The Kansas City Auto Show, which had hundreds of new vehicles, excluded Tesla due to its sales model. Tesla allows buyers to buy directly from the manufacturer, and dealerships don’t like that. Ellen McNamara with KCTV5 wanted to know why Tesla wasn’t allowed to participate in the auto show, which could have led to the company landing a few sales. The reason was that it sells directly to customers, bypassing the beloved middle man, your bombastic regional auto dealer.
Quite a few people were eager to share with McNamara their love for going to the auto show, which is an annual event in the area. “Going to the auto show has been a family tradition for decades,” says McNamara. One auto show attendee told her that he was looking for an SUV with a third row and that there were quite a few options there. (No one was on-hand to inform them of the Tesla Model Y.)

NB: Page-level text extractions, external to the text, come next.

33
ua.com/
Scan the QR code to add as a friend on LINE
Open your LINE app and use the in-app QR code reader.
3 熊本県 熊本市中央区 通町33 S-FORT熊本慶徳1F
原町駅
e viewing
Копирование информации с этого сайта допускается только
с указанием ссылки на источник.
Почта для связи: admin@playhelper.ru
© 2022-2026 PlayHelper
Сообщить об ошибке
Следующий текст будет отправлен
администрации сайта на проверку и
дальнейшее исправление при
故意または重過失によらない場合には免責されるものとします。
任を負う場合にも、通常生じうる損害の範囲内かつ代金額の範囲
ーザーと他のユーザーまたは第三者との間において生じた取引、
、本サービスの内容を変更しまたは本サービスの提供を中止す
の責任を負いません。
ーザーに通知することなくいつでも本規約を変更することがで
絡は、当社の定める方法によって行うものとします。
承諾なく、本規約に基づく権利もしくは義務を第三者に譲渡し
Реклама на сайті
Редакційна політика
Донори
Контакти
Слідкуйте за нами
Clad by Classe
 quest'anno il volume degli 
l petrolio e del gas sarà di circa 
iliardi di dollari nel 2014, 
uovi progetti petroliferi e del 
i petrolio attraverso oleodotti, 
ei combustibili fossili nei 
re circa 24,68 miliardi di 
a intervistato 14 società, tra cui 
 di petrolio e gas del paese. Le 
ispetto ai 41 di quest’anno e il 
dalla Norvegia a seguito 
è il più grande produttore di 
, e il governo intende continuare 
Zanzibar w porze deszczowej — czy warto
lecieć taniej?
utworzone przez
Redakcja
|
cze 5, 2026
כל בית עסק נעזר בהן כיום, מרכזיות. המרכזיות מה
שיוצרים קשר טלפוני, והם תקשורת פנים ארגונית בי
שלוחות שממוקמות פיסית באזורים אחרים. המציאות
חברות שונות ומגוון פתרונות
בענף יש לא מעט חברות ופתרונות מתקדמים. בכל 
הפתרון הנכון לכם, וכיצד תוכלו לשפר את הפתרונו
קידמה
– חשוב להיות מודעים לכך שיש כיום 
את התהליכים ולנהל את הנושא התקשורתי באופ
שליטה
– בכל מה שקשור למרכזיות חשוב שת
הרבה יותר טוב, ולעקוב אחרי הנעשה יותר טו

Ken Smiley, President of Tesla Owners Club KC, was also interviewed, representing Tesla, and showed the news team what many attending the auto show missed out on. “Typical automobile dealerships [are] probably uncomfortable with a manufacturer selling directly to the public. That’s a completely different model from the franchise model. So that’s disruptive to their business,” he explains. It wasn’t an all-out defense, but he was sharing the business perspective. The idea of competition coming to your show and making money off of your customers seems senseless — but they could have worked with Tesla instead of excluding them.
Smiley also took the news team along for a ride in his Model 3 and demonstrated the raw performance. “Oh, bleep” is the reaction (mine was similar when Wade demonstrated it for me in July of last year). Smiley also demonstrated the Summon feature, which brings your Tesla to you. “We’re actually in a Prius right now so it would have been nice to see a comparison,” says one attendee when she and her husband were asked about Tesla. Another attendee said, “They have the electric F-TYPE over there,” he says pointing to a Jaguar I-PACE, “but, no, I haven’t seen any Teslas. I wonder why that is.”
McNamara explained that the Automobile Dealers Association of Greater Kansas City puts on the auto show, and Tesla is not invited. In response to her questions, the KCADA gave this statement: “A Sales & Service Agreement with an automaker is the criteria to join the Association. Tesla’s business model does not include franchised dealerships, thus they do not belong to the Association.”
There were a total of 25 hybrid and electric vehicles shown at the auto show. Since Tesla wasn’t allowed to participate, Smiley and the local area Tesla owners and enthusiasts set up outside of the show. Smiley told McNamara that the Tesla Owners Club would have a display and there would be several Tesla models on display — the S, 3, and X. They even gave test rides.